§ What is required: Only the lines from the opening of the material through the line bearing "Mail e la consegna" should be reproduced, exactly and without pictures.

[The records — start]

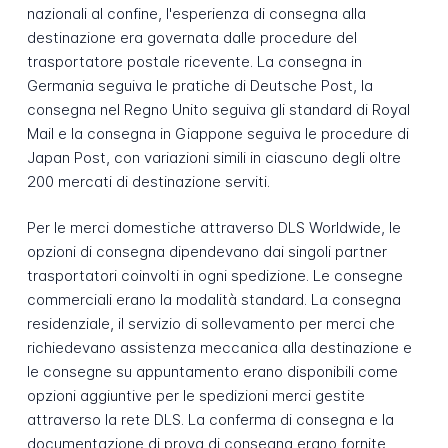
nazionali al confine, l'esperienza di consegna alla
destinazione era governata dalle procedure del
trasportatore postale ricevente. La consegna in
Germania seguiva le pratiche di Deutsche Post, la
consegna nel Regno Unito seguiva gli standard di Royal
Mail e la consegna in Giappone seguiva le procedure di
Japan Post, con variazioni simili in ciascuno degli oltre
200 mercati di destinazione serviti.
Per le merci domestiche attraverso DLS Worldwide, le
opzioni di consegna dipendevano dai singoli partner
trasportatori coinvolti in ogni spedizione. Le consegne
commerciali erano la modalità standard. La consegna
residenziale, il servizio di sollevamento per merci che
richiedevano assistenza meccanica alla destinazione e
le consegne su appuntamento erano disponibili come
opzioni aggiuntive per le spedizioni merci gestite
attraverso la rete DLS. La conferma di consegna e la
documentazione di prova di consegna erano fornite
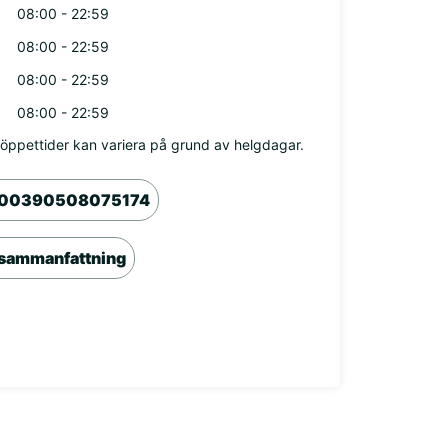
08:00 - 22:59
08:00 - 22:59
08:00 - 22:59
08:00 - 22:59
öppettider kan variera på grund av helgdagar.
00390508075174
sammanfattning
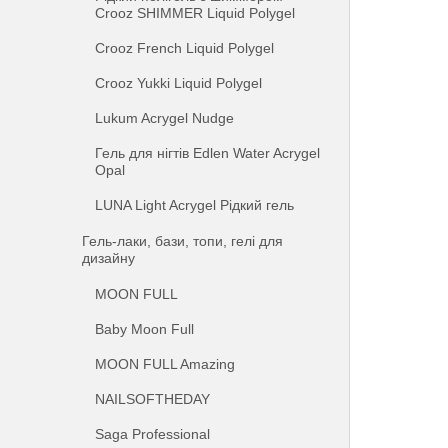
Crooz SHIMMER Liquid Polygel
Crooz French Liquid Polygel
Crooz Yukki Liquid Polygel
Lukum Acrygel Nudge
Гель для нігтів Edlen Water Acrygel
Opal
LUNA Light Acrygel Рідкий гель
Гель-лаки, бази, топи, гелі для
дизайну
MOON FULL
Baby Moon Full
MOON FULL Amazing
NAILSOFTHEDAY
Saga Professional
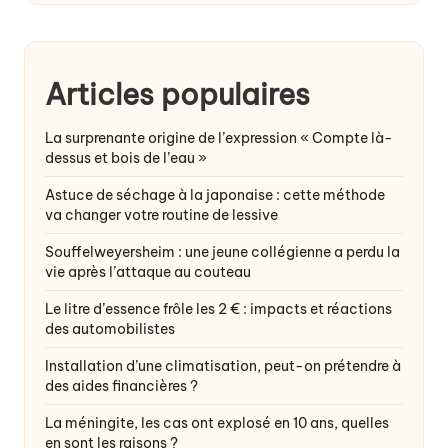
Articles populaires
La surprenante origine de l’expression « Compte là-
dessus et bois de l’eau »
Astuce de séchage à la japonaise : cette méthode
va changer votre routine de lessive
Souffelweyersheim : une jeune collégienne a perdu la
vie après l’attaque au couteau
Le litre d’essence frôle les 2 € : impacts et réactions
des automobilistes
Installation d’une climatisation, peut-on prétendre à
des aides financières ?
La méningite, les cas ont explosé en 10 ans, quelles
en sont les raisons ?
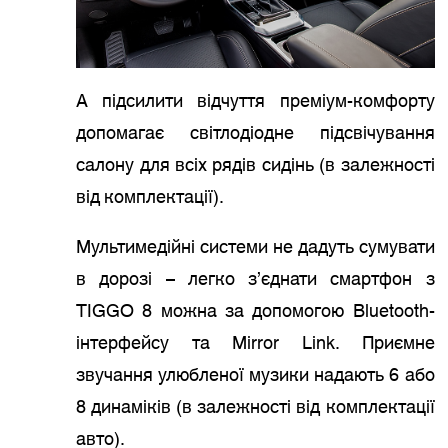
А підсилити відчуття преміум-комфорту
допомагає світлодіодне підсвічування
салону для всіх рядів сидінь (в залежності
від комплектації).
Мультимедійні системи не дадуть сумувати
в дорозі – легко з’єднати смартфон з
TIGGO 8 можна за допомогою Bluetooth-
інтерфейсу та Mirror Link. Приємне
звучання улюбленої музики надають 6 або
8 динаміків (в залежності від комплектації
авто).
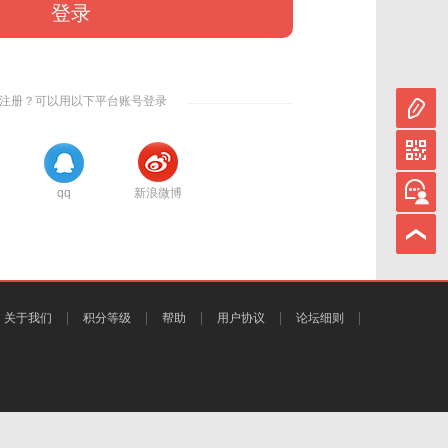
登录
注册？可以用以下平台账号登录
qq
新浪微博
关于我们
积分等级
帮助
用户协议
论坛细则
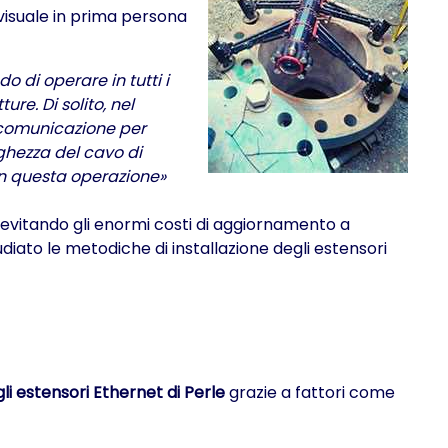
visuale in prima persona
o di operare in tutti i
re. Di solito, nel
e comunicazione per
nghezza del cavo di
in questa operazione»
 evitando gli enormi costi di aggiornamento a
udiato le metodiche di installazione degli estensori
gli estensori Ethernet di Perle
grazie a fattori come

[The records — finish]

§ Solution for this exercise:
nazionali al confine, l'esperienza di consegna alla
destinazione era governata dalle procedure del
trasportatore postale ricevente. La consegna in
Germania seguiva le pratiche di Deutsche Post, la
consegna nel Regno Unito seguiva gli standard di Royal
Mail e la consegna in Giappone seguiva le procedure di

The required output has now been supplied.